Twitter has confirmed it is looking into the discovery of what could be racial bias in its photo preview algorithm.
A number of Twitter users claimed to have stumbled on what appeared to be racial bias in the social network’s photo preview algorithm that favours cropping out people of colour. User Colin Madland was one of those to have flagged that side-by-side images of him and a black colleague repeatedly cropped the latter out for the tweet’s preview image.
Now, Mashable has reported that Twitter has caught wind of the potential bias in its algorithms and is investigating.
Geez…any guesses why @Twitter defaulted to show only the right side of the picture on mobile? pic.twitter.com/UYL7N3XG9k
— Colin Madland (@colinmadland) September 19, 2020
“Our team did test for bias before shipping the model and did not find evidence of racial or gender bias in our testing,” a spokesperson said. “But it’s clear from these examples that we’ve got more analysis to do. We’re looking into this and will continue to share what we learn and what actions we take.”
Other Twitter employees have also commented on the platform about the potential issue, including its chief design officer Dantley Davis and chief technology officer Parag Agrawal.
Until Twitter can fully test whether its systems are indeed racially biased, the claims that are being made by users cannot be verified. Two years ago, Twitter published a blog post discussing how its photo preview algorithms decide what to crop out.
‘An interesting finding’
It revealed that the AI is designed to focus on “salient” image regions, meaning people or objects featuring high contrast.
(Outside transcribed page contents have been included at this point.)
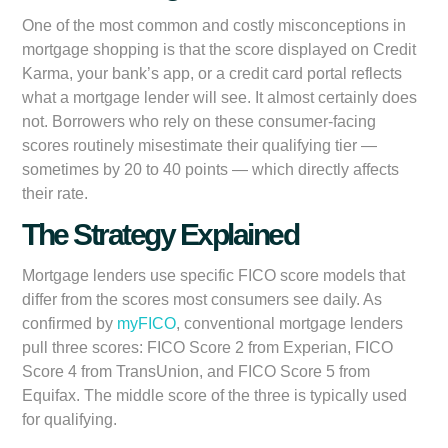
One of the most common and costly misconceptions in
mortgage shopping is that the score displayed on Credit
Karma, your bank’s app, or a credit card portal reflects
what a mortgage lender will see. It almost certainly does
not. Borrowers who rely on these consumer-facing
scores routinely misestimate their qualifying tier —
sometimes by 20 to 40 points — which directly affects
their rate.
The Strategy Explained
Mortgage lenders use specific FICO score models that
differ from the scores most consumers see daily. As
confirmed by
myFICO
, conventional mortgage lenders
pull three scores: FICO Score 2 from Experian, FICO
Score 4 from TransUnion, and FICO Score 5 from
Equifax. The middle score of the three is typically used
for qualifying.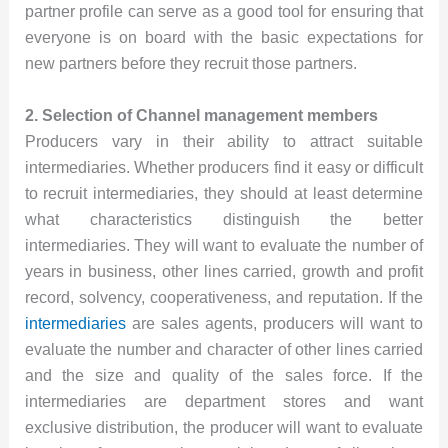
partner profile can serve as a good tool for ensuring that
everyone is on board with the basic expectations for
new partners before they recruit those partners.
2. Selection of Channel management members
Producers vary in their ability to attract suitable
intermediaries. Whether producers find it easy or difficult
to recruit intermediaries, they should at least determine
what characteristics distinguish the better
intermediaries. They will want to evaluate the number of
years in business, other lines carried, growth and profit
record, solvency, cooperativeness, and reputation. If the
intermediaries
are sales agents, producers will want to
evaluate the number and character of other lines carried
and the size and quality of the sales force. If the
intermediaries are department stores and want
exclusive distribution, the producer will want to evaluate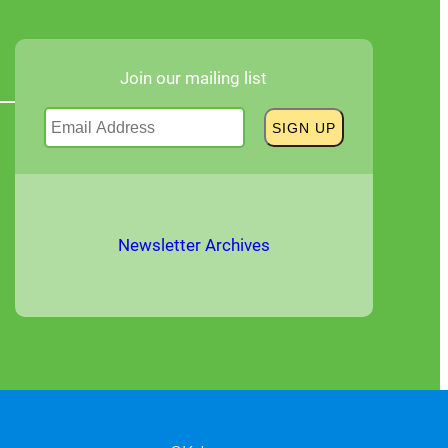
Join our mailing list
Newsletter Archives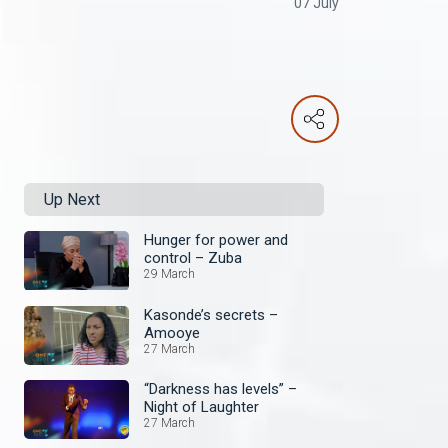
07 July
Up Next
Hunger for power and
control – Zuba
29 March
Kasonde’s secrets –
Amooye
27 March
“Darkness has levels” –
Night of Laughter
27 March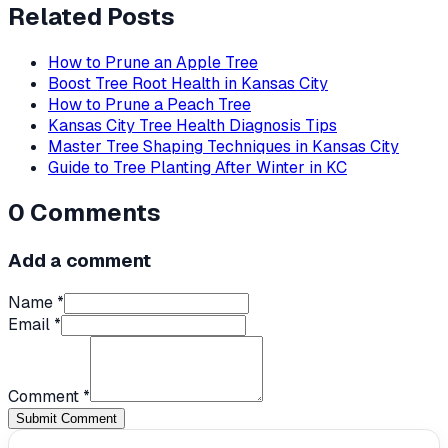
Related Posts
How to Prune an Apple Tree
Boost Tree Root Health in Kansas City
How to Prune a Peach Tree
Kansas City Tree Health Diagnosis Tips
Master Tree Shaping Techniques in Kansas City
Guide to Tree Planting After Winter in KC
0
Comments
Add a comment
Name *
Email *
Comment *
Submit Comment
Davis commented in a tweet that the issue affecting Madland may be to do with his facial hair in the picture “because of the contrast with his skin”. Once removed, Davis said, Madland’s colleague appeared in the preview.
“This is an interesting finding and we’ll dig into other problems with the model,” Davis said.
Issues surrounding biases in image datasets have been highlighted in recent months, most notably the much-cited ‘80 Million Tiny Images’ dataset that may have contaminated AI systems with racist and misogynistic terms as well as other slurs.
Abeba Birhane of University College Dublin and the SFI software research centre Lero said linking images to slurs and offensive language infuses prejudice and bias into AI and machine learning models. Following its discovery, MIT researchers apologised and withdrew the dataset from use.